[[ Exercise materials open ]]
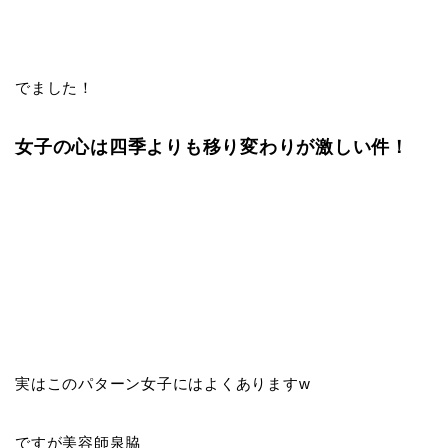
でました！
女子の心は四季よりも移り変わりが激しい件！
実はこのパターン女子にはよくありますw
ですが美容師泉脇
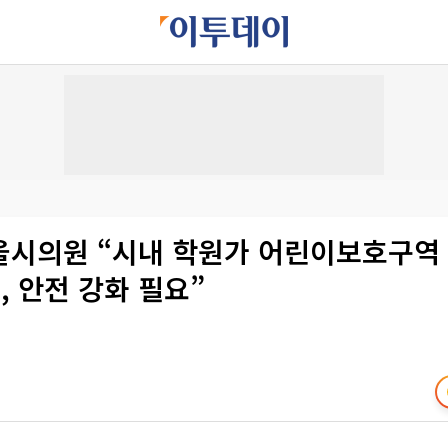
울시의원 “시내 학원가 어린이보호구역
준, 안전 강화 필요”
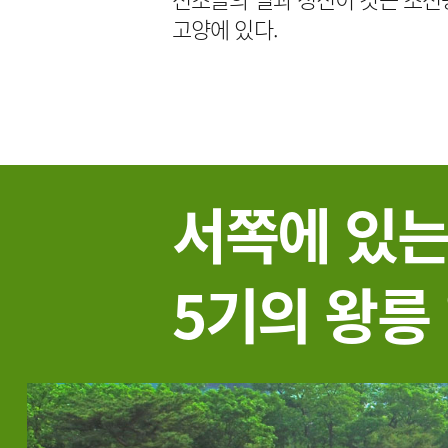
고양에 있다.
서쪽에 있
5기의 왕릉 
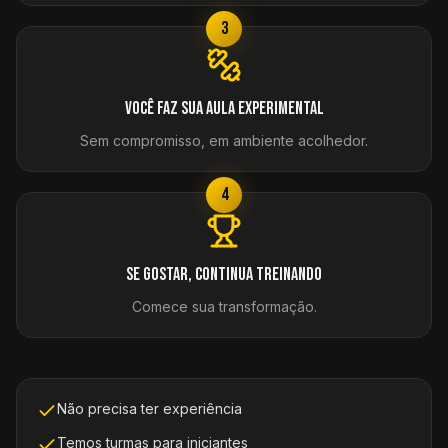
3
Você faz sua aula experimental
Sem compromisso, em ambiente acolhedor.
4
Se gostar, continua treinando
Comece sua transformação.
Não precisa ter experiência
Temos turmas para iniciantes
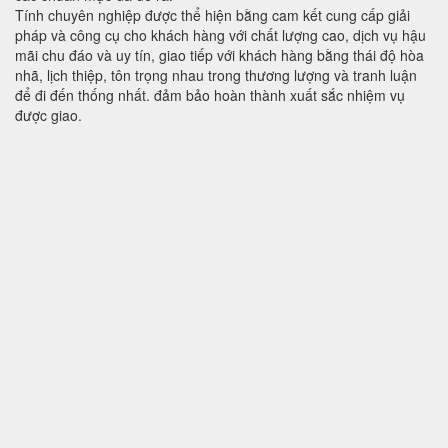
Tính chuyên nghiệp được thể hiện bằng cam kết cung cấp giải
pháp và công cụ cho khách hàng với chất lượng cao, dịch vụ hậu
mãi chu đáo và uy tín, giao tiếp với khách hàng bằng thái độ hòa
nhã, lịch thiệp, tôn trọng nhau trong thương lượng và tranh luận
để đi đến thống nhất. đảm bảo hoàn thành xuất sắc nhiệm vụ
được giao.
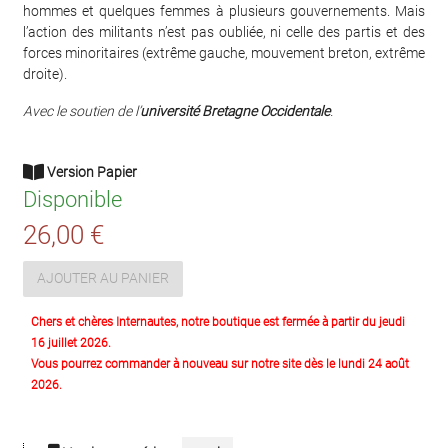
hommes et quelques femmes à plusieurs gouvernements. Mais
l’action des militants n’est pas oubliée, ni celle des partis et des
forces minoritaires (extrême gauche, mouvement breton, extrême
droite).
Avec le soutien de l’
université Bretagne Occidentale
.
Version Papier
Disponible
26,00 €
AJOUTER AU PANIER
Chers et chères Internautes, notre boutique est fermée à partir du jeudi
16 juillet 2026.
Vous pourrez commander à nouveau sur notre site dès le lundi 24 août
2026.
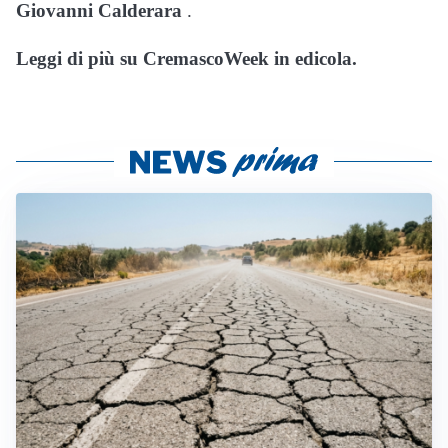
Giovanni Calderara
.
Leggi di più su CremascoWeek in edicola.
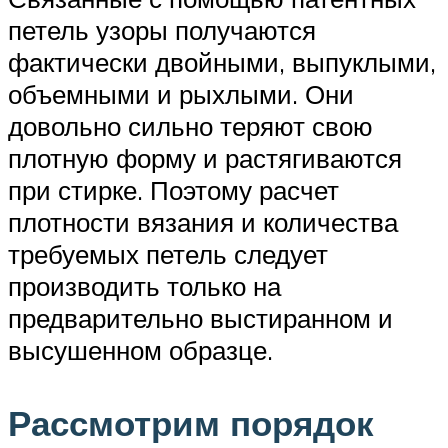
петель узоры получаются
фактически двойными, выпуклыми,
объемными и рыхлыми. Они
довольно сильно теряют свою
плотную форму и растягиваются
при стирке. Поэтому расчет
плотности вязания и количества
требуемых петель следует
производить только на
предварительно выстиранном и
высушенном образце.
Рассмотрим порядок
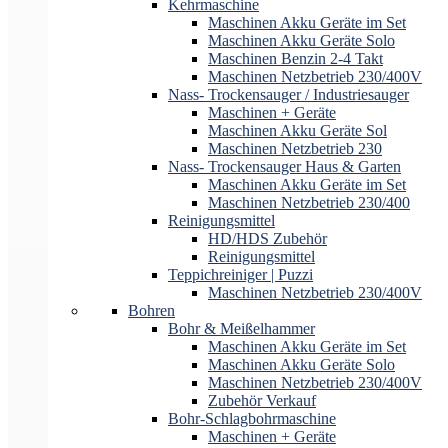
Kehrmaschine
Maschinen Akku Geräte im Set
Maschinen Akku Geräte Solo
Maschinen Benzin 2-4 Takt
Maschinen Netzbetrieb 230/400V
Nass- Trockensauger / Industriesauger
Maschinen + Geräte
Maschinen Akku Geräte Sol
Maschinen Netzbetrieb 230
Nass- Trockensauger Haus & Garten
Maschinen Akku Geräte im Set
Maschinen Netzbetrieb 230/400
Reinigungsmittel
HD/HDS Zubehör
Reinigungsmittel
Teppichreiniger | Puzzi
Maschinen Netzbetrieb 230/400V
Bohren
Bohr & Meißelhammer
Maschinen Akku Geräte im Set
Maschinen Akku Geräte Solo
Maschinen Netzbetrieb 230/400V
Zubehör Verkauf
Bohr-Schlagbohrmaschine
Maschinen + Geräte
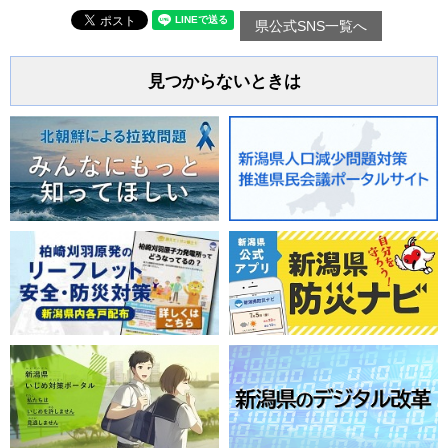
県公式SNS一覧へ
見つからないときは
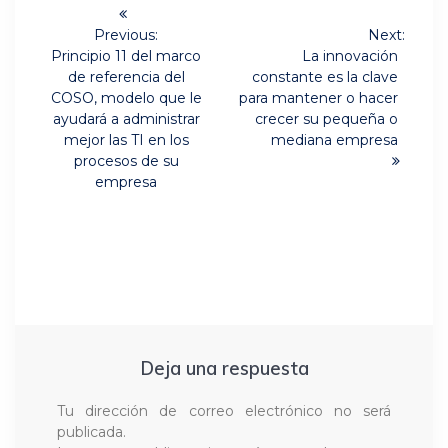
Navegación
de
Previous:
Next:
Previous
Next
Principio 11 del marco
La innovación
post:
post:
entradas
de referencia del
constante es la clave
COSO, modelo que le
para mantener o hacer
ayudará a administrar
crecer su pequeña o
mejor las TI en los
mediana empresa
procesos de su
empresa
Deja una respuesta
Tu dirección de correo electrónico no será
publicada.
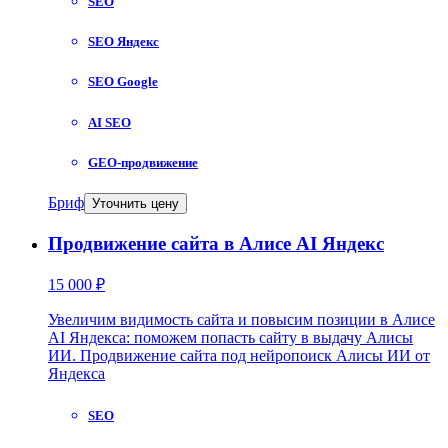
SEO
SEO Яндекс
SEO Google
AI SEO
GEO-продвижение
Бриф
Уточнить цену
Продвижение сайта в Алисе AI Яндекс
15 000 ₽
Увеличим видимость сайта и повысим позиции в Алисе
AI Яндекса: поможем попасть сайту в выдачу Алисы
ИИ. Продвижение сайта под нейропоиск Алисы ИИ от
Яндекса
SEO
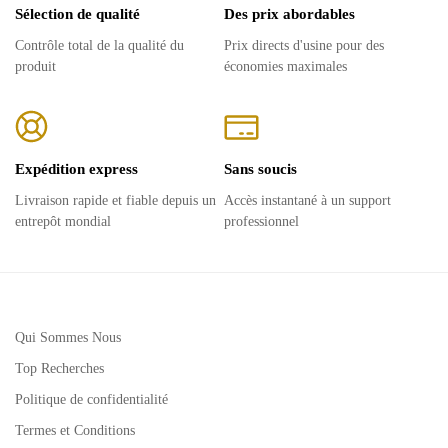
Sélection de qualité
Des prix abordables
Contrôle total de la qualité du
Prix ​​directs d'usine pour des
produit
économies maximales
Expédition express
Sans soucis
Livraison rapide et fiable depuis un
Accès instantané à un support
entrepôt mondial
professionnel
Qui Sommes Nous
Top Recherches
Politique de confidentialité
Termes et Conditions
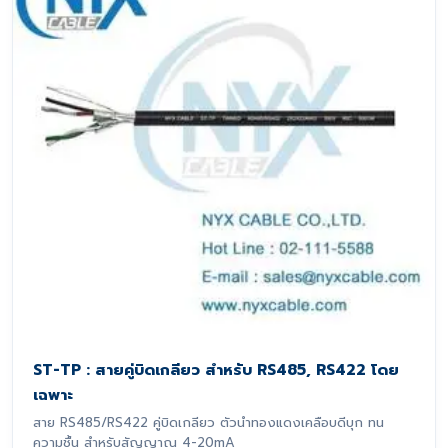
ST-TP : สายคู่บิดเกลียว สำหรับ RS485, RS422 โดย
เฉพาะ
สาย RS485/RS422 คู่บิดเกลียว ตัวนำทองแดงเคลือบดีบุก ทน
ความชื้น สำหรับสัญญาณ 4-20mA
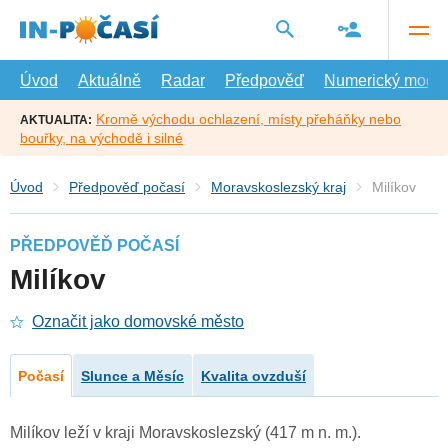
Přejít
na
hlavní
obsah
Úvod
Aktuálně
Radar
Předpověď
Numerický model
Kromě východu ochlazení, místy přeháňky nebo
AKTUALITA:
bouřky, na východě i silné
Úvod
Předpověď počasí
Moravskoslezský kraj
Milíkov
PŘEDPOVĚĎ POČASÍ
Milíkov
Označit jako domovské město
Počasí
Slunce a Měsíc
Kvalita ovzduší
Milíkov leží v kraji Moravskoslezský (417 m n. m.).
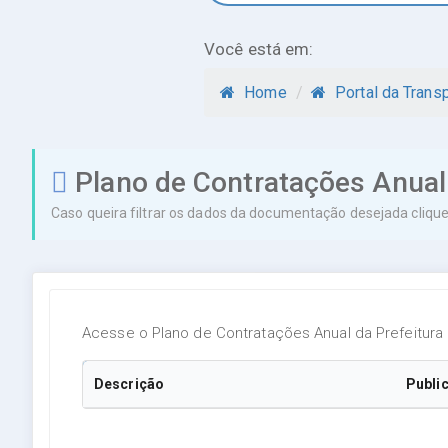
Você está em:
Home
/
Portal da Trans
Plano de Contratações Anual
Caso queira filtrar os dados da documentação desejada clique 
Acesse o Plano de Contratações Anual da Prefeitura 
Descrição
Publi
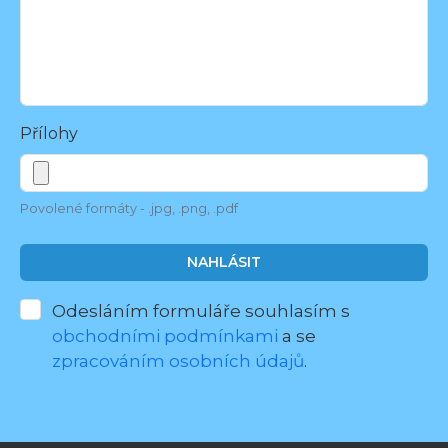
Přílohy
Povolené formáty - .jpg, .png, .pdf
NAHLÁSIT
Odesláním formuláře souhlasím s
obchodními podmínkami
a se
zpracováním osobních údajů
.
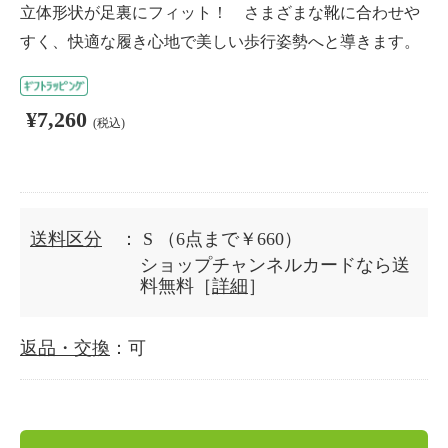
立体形状が足裏にフィット！ さまざまな靴に合わせや
すく、快適な履き心地で美しい歩行姿勢へと導きます。
¥7,260
(税込)
送料区分
： S
（6点まで￥660）
ショップチャンネルカードなら送
料無料［
詳細
］
返品・交換
：可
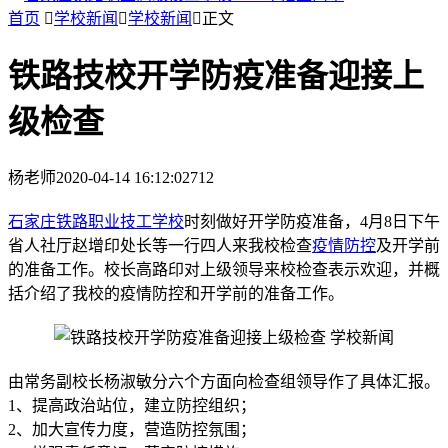
首页

学校新闻

学校新闻

正文
铁路技校开学防疫准备迎接上
级检查
杨老师
2020-04-14 16:12:02
712
石家庄铁路职业技工学校
时刻做好开学防疫准备，4月8日下午
省人社厅赵增印处长等一行四人来我校检查
疫情防控
及开学前
的准备工作。校长高路印对上级领导来校检查表示欢迎，并概
括介绍了我校的疫情防控和开学前的准备工作。
由常务副校长杨淑敏分六个方面向检查组领导作了具体汇报。
1、提高政治站位，建立防控组织；
2、加大宣传力度，营造防控氛围；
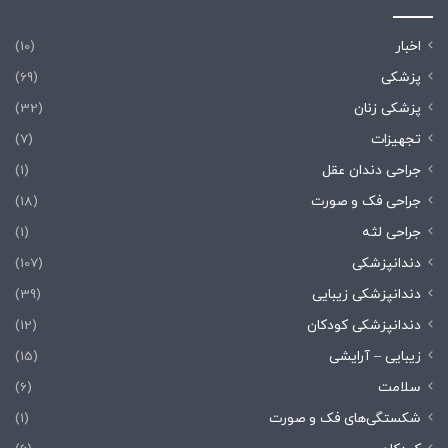
اخبار
(10)
پزشکی
(69)
پزشکی زنان
(32)
تجهیزات
(7)
جراحی دندان عقل
(1)
جراحی فک و صورت
(18)
جراحی لثه
(1)
دندانپزشکی
(107)
دندانپزشکی زیبایی
(39)
دندانپزشکی کودکان
(12)
زیبایی – آرایشی
(15)
سلامت
(6)
شکستگی‌های فک و صورت
(1)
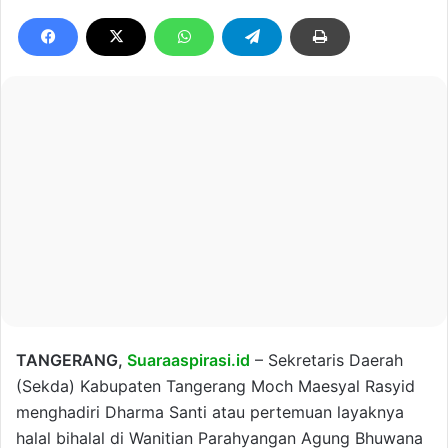
TANGERANG,
Suaraaspirasi.id
– Sekretaris Daerah
(Sekda) Kabupaten Tangerang Moch Maesyal Rasyid
menghadiri Dharma Santi atau pertemuan layaknya
halal bihalal di Wanitian Parahyangan Agung Bhuwana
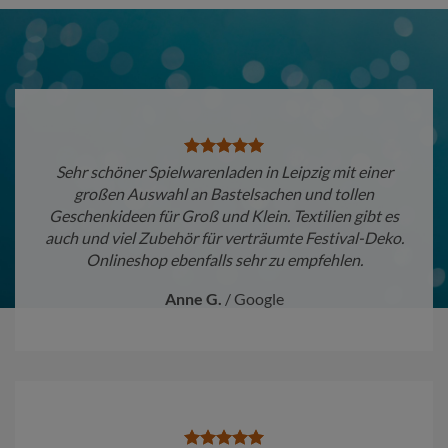
Sehr schöner Spielwarenladen in Leipzig mit einer
großen Auswahl an Bastelsachen und tollen
Geschenkideen für Groß und Klein. Textilien gibt es
auch und viel Zubehör für verträumte Festival-Deko.
Onlineshop ebenfalls sehr zu empfehlen.
Anne G.
/
Google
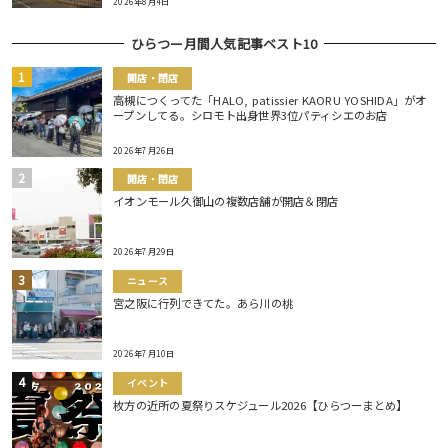
2026年8月4日
ひらつー月間人気記事ベスト10
開店・閉店
高槻につくってた「HALO, patissier KAORU YOSHIDA」がオ
ープンしてる。シロモト出身世界3位パティシエのお店
2026年7月26日
開店・閉店
イオンモール久御山の複数店舗が開店＆閉店
2026年7月29日
ニュース
宮之阪に行列できてた。あら川の桃
2026年7月10日
イベント
枚方の近所の夏祭りスケジュール2026【ひらつーまとめ】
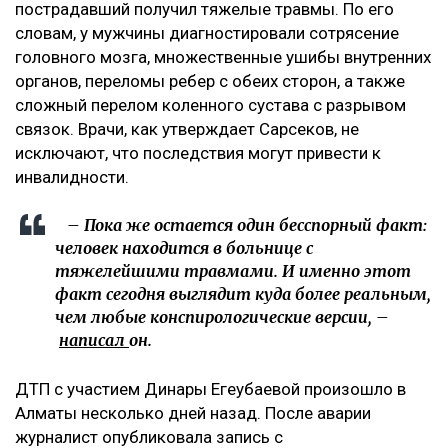
пострадавший получил тяжелые травмы. По его
словам, у мужчины диагностировали сотрясение
головного мозга, множественные ушибы внутренних
органов, переломы ребер с обеих сторон, а также
сложный перелом коленного сустава с разрывом
связок. Врачи, как утверждает Сарсеков, не
исключают, что последствия могут привести к
инвалидности.
– Пока же остается один бесспорный факт:
человек находится в больнице с
тяжелейшими травмами. И именно этот
факт сегодня выглядит куда более реальным,
чем любые конспирологические версии, –
написал
он.
ДТП с участием Динары Егеубаевой произошло в
Алматы несколько дней назад. После аварии
журналист опубликовала запись с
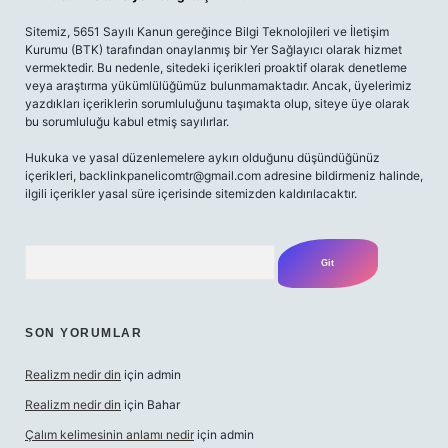
Sitemiz, 5651 Sayılı Kanun gereğince Bilgi Teknolojileri ve İletişim
Kurumu (BTK) tarafından onaylanmış bir Yer Sağlayıcı olarak hizmet
vermektedir. Bu nedenle, sitedeki içerikleri proaktif olarak denetleme
veya araştırma yükümlülüğümüz bulunmamaktadır. Ancak, üyelerimiz
yazdıkları içeriklerin sorumluluğunu taşımakta olup, siteye üye olarak
bu sorumluluğu kabul etmiş sayılırlar.
Hukuka ve yasal düzenlemelere aykırı olduğunu düşündüğünüz
içerikleri,
backlinkpanelicomtr@gmail.com
adresine bildirmeniz halinde,
ilgili içerikler yasal süre içerisinde sitemizden kaldırılacaktır.
Arama
SON YORUMLAR
Realizm nedir din
için
admin
Realizm nedir din
için
Bahar
Çalım kelimesinin anlamı nedir
için
admin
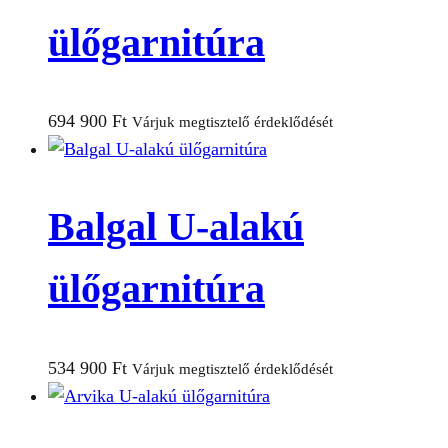
ülőgarnitúra
694 900
Ft
Várjuk megtisztelő érdeklődését
Balgal U-alakú
ülőgarnitúra
534 900
Ft
Várjuk megtisztelő érdeklődését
[[ Exercise materials closed ]]
Required work:
What is wanted is an exact copy of the lines above from the one containing "Sehr schöner Spielwarenladen" through the one containing "宮之阪に行列できてた。あら川の桃", with no pictures in it.

Answer area:
Sehr schöner Spielwarenladen in Leipzig mit einer
großen Auswahl an Bastelsachen und tollen
Geschenkideen für Groß und Klein. Textilien gibt es
auch und viel Zubehör für verträumte Festival-Deko.
Onlineshop ebenfalls sehr zu empfehlen.
Anne G.
/
Google
2026年8月4日
ひらつー月間人気記事ベスト10
開店・閉店
高槻につくってた「HALO, patissier KAORU YOSHIDA」がオ
ープンしてる。シロモト出身世界3位パティシエのお店
2026年7月26日
開店・閉店
イオンモール久御山の複数店舗が開店＆閉店
2026年7月29日
ニュース
宮之阪に行列できてた。あら川の桃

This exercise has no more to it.